Source data
════════════════
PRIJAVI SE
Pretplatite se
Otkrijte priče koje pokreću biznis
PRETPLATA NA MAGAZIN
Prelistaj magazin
════════════════
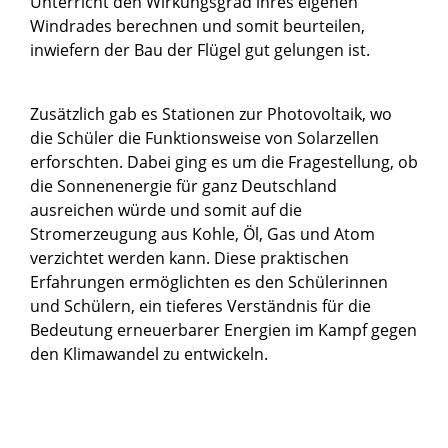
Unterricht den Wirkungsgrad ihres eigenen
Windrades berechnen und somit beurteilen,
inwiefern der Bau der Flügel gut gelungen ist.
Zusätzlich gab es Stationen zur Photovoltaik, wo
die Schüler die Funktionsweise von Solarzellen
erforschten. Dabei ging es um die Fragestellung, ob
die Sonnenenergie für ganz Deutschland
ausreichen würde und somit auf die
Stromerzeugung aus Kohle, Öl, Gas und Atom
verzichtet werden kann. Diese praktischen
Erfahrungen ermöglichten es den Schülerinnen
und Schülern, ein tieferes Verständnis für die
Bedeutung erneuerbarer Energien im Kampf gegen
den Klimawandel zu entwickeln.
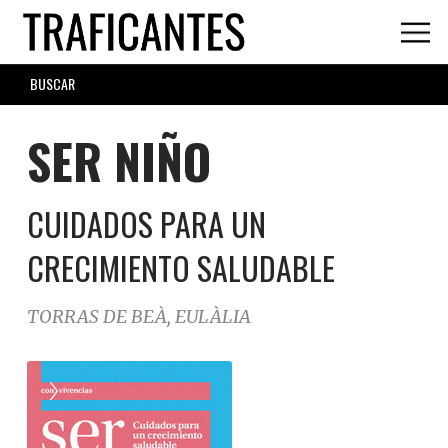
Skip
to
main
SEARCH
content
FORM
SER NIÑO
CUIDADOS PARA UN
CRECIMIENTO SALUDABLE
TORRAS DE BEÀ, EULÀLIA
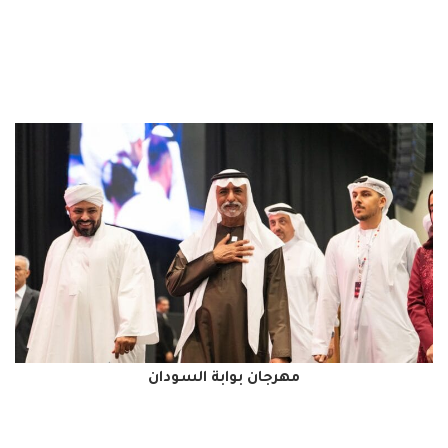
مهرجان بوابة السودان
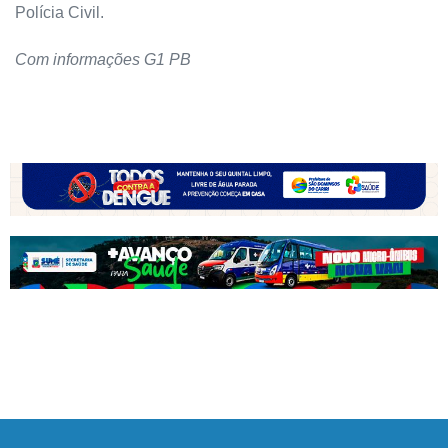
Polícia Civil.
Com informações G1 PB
════════════════
*Task to carry out*:
Please report every line in the entries above that holds the string "somit".

*Response area*:
Windrades berechnen und somit beurteilen,
ausreichen würde und somit auf die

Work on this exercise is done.